Hundreds of Israelis and Palestinians march along a major West Bank highway as part of a non-violent protest against the occupation, settlements and the recent wave of violence.
Some 300 Israelis and Palestinians marched on the Israeli army’s “tunnels checkpoint” south of Jerusalem Friday to demonstrate against the occupation, against the ongoing violence, and in support of two states.
The demonstrators gathered on Route 60, the southern West Bank’s main north-south artery that connects Jerusalem, Beit Jala, the Gush Etzion settlements, and Hebron. For an hour, the demonstrators marched north along the side of the road to drums while chanting political slogans.
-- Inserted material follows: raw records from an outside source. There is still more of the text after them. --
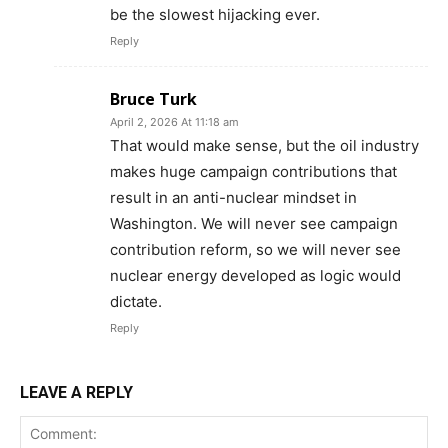
be the slowest hijacking ever.
Reply
Bruce Turk
April 2, 2026 At 11:18 am
That would make sense, but the oil industry
makes huge campaign contributions that
result in an anti-nuclear mindset in
Washington. We will never see campaign
contribution reform, so we will never see
nuclear energy developed as logic would
dictate.
Reply
LEAVE A REPLY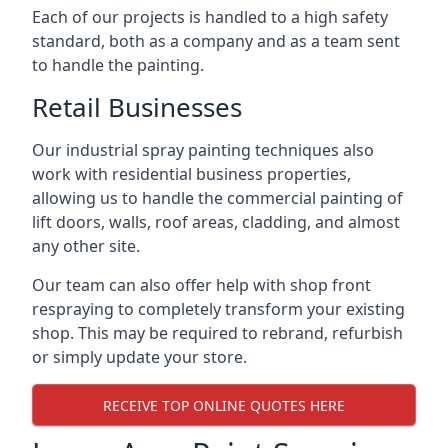
Each of our projects is handled to a high safety
standard, both as a company and as a team sent
to handle the painting.
Retail Businesses
Our industrial spray painting techniques also
work with residential business properties,
allowing us to handle the commercial painting of
lift doors, walls, roof areas, cladding, and almost
any other site.
Our team can also offer help with shop front
respraying to completely transform your existing
shop. This may be required to rebrand, refurbish
or simply update your store.
RECEIVE TOP ONLINE QUOTES HERE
Israeli and Palestinian drivers passing the protest along Route 60 couldn’t miss the long procession and many reacted — either by yelling and curses, or with calls of support.
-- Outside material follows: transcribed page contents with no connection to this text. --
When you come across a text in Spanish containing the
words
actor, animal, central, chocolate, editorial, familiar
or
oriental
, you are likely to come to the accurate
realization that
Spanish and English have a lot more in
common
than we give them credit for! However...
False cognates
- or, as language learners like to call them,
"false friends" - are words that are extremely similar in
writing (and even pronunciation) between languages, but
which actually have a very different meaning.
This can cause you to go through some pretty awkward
The demonstrators called to dismantle the settlements and end the Israeli occupation of the Palestinian territories. They also chanted slogans against violence and in support of Jewish-Arab cooperation. Israeli soldiers and police escorted the procession and there were no clashes of any sort.
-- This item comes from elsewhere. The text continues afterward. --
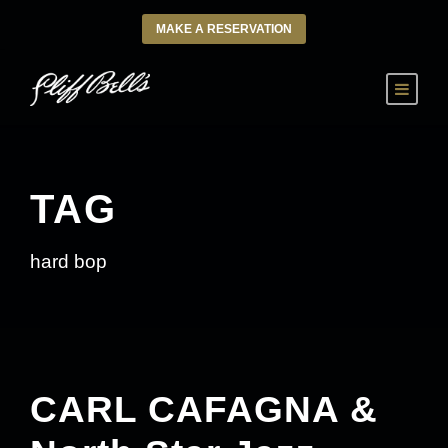
MAKE A RESERVATION
TAG
hard bop
CARL CAFAGNA &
At the end of the procession the protesters gathered next to the “tunnels checkpoint,” where a few speakers from “Combatants for Peace” gave speeches, noting that it should not be taken for granted that in days like these Jews and Arabs would take to the streets together to call for a non-violent end to the occupation.
“We are living in a difficult period, innocent people are dying every day and it is hard to see an end to these events,” said Meital Lukov, an activist with Combatants for Peace. “The courageous thing to do is to find common ground and to build a future on that basis, and to break the cycle of violence we’re in — to create a new tomorrow.”
Also speaking at the event, Chairman of the Arab Higher Monitoring Committee and former member of Knesset Mohammad Barakeh, noted that there had been two vehicular attacks a couple of hours before the demonstration, one of them on the same road along which the protesters had just marched.
“We don’t want a single drop of blood to be spilt,” Barakeh said, “but he who creates this situation needs to understand that only peace will bring security. The blockade, the checkpoints, the abuse, the settlements — they cause everything bad that is happening here. We stand together and condemn this extremist [Israeli] government, in favor of life, peace, the State of Israel and the independent Palestinian state that will be established.”
The protest was organized by “Combatants for Peace” as part of its new initiative, “standing together,” an attempt to organize various movements and political parties in the name of Jewish-Arab cooperation against violence and the occupation. “Standing together” also organized a large protest in Jerusalem last month, one in Haifa and near the southern Israeli Bedouin city of Rahat, along with various smaller events.
At the time of publication, the non-violent protest on Friday had been mentioned in only one Hebrew-language media outlet — Ma’ariv.
Like every week, Palestinian protests — with the presence of Israeli and international supporters — against the settlements and the occupation took place in the villages of Bil’in, Ma’asara, Nabi Saleh, Ni’ilin and Qaddum. Protests and clashes between Palestinian youths and Israeli security forces also took place outside Israel’s Ofer military prison, at the Qalandiya checkpoint, at the Aida Refugee Camp near Bethlehem, and in other locations throughout the West Bank and Gaza. According to the Palestinian Red Crescent, 82 Palestinians were wounded in the Friday protests, dozens of them by live Israeli gunfire.